La Femme sans ombre, Petrenko/Warlikowski, Munich novembre 2013

 
Deborah Polaski, Elena Pankratova,
Adrianne Pieczonka
La nouvelle production de la Femme sans ombre de Richard Strauss par le Bayerische Staatsoper a rencontré dès sa première une unanimité sans pareille: une direction musicale hors pair, une mise en scène intelligente avec des décors de scène et des costumes remarquables, des techniques vidéos de pointe, un plateau homogène et brillant au service d'une oeuvre difficile et exigeante qui en sort magnifiée. 

Cette nouvelle production c'est d'abord l'entrée en scène d'un prodige de la direction d'orchestre. Le Directeur général de l'Opéra de Bavière a réussi un coup de maître en parvenant à engager le chef d'orchestre russe Kirill Petrenko comme directeur musical de la maison en remplacement de Kent Nagano. Pendant six ans, le maestro russe s'était refusé à accepter de telles responsabilités et une telle charge, pour revenir de manière éclatante à la fonction à l'Opéra de Munich, une tâche qu'il combinera avec celle, tout aussi prestigieuse, de son engagement à Bayreuth.
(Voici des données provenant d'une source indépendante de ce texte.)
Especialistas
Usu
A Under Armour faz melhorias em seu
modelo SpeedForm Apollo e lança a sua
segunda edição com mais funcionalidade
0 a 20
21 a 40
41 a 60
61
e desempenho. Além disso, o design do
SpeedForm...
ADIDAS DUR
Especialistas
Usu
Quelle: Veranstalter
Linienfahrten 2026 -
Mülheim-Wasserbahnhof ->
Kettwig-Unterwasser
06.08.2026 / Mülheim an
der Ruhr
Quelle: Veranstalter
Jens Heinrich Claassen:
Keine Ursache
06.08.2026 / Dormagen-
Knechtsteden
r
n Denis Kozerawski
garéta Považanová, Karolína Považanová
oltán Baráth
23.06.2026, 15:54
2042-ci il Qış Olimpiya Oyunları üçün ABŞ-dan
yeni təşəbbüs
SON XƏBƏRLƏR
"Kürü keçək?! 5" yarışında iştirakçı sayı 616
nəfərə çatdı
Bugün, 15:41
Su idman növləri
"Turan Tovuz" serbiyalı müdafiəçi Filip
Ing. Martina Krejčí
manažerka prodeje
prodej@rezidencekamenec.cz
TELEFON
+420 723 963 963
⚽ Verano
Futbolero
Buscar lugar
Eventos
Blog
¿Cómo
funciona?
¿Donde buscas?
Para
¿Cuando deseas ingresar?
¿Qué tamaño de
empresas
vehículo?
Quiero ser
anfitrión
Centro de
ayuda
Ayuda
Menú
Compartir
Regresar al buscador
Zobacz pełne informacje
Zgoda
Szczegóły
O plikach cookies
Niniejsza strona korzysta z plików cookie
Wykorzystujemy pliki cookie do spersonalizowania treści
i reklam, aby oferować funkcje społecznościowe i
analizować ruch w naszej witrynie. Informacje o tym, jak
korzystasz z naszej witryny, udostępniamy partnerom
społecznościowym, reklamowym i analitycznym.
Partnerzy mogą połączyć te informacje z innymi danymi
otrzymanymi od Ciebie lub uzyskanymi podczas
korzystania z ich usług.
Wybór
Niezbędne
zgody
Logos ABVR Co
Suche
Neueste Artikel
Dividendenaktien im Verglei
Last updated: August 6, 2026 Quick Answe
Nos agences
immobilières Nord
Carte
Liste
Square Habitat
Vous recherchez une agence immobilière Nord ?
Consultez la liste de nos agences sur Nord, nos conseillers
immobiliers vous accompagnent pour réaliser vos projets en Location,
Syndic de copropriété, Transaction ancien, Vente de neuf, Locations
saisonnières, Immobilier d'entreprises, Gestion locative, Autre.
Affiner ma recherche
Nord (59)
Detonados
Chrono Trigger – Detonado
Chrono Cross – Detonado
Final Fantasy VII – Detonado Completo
Si le public munichois regrette Nagano, on se rend compte dès cette première production que, malgré les températures hivernales de saison, ces regrets ont déjà presque fondu comme neige au soleil tant Kirill Petrenko a de charisme, de vision et de génie. On sent chez lui une personnalité tout au service de la musique, un être extrêmement rigoureux, avec une précision technique remarquable et qui a les exigences de sa rigueur, on perçoit à le voir et à écouter l'orchestre qu'il dirige qu'il ira chercher le meilleur de chaque musicien et de chaque chanteur. On peut imaginer que les excellents musiciens de l'Orchestre d'Etat bavarois travaillent déjà avec bonheur sous la direction d'un maître qui dispose d'un tel talent. D'emblée on perçoit la complicité dans l'exécution d'une oeuvre qui en sort grandie et qui en est rendue plus lisible. Petrenko réussit l'intégration des diverses composantes du champ musical de l'opéra comme peu y parviennent: l'instrument des voix des solistes et des choeurs trouve sa place exacte grâce au soutien d'un orchestre au volume parfaitement maîtrisé. C'est par trop rare et confondant de beauté. De la musique avant toute chose.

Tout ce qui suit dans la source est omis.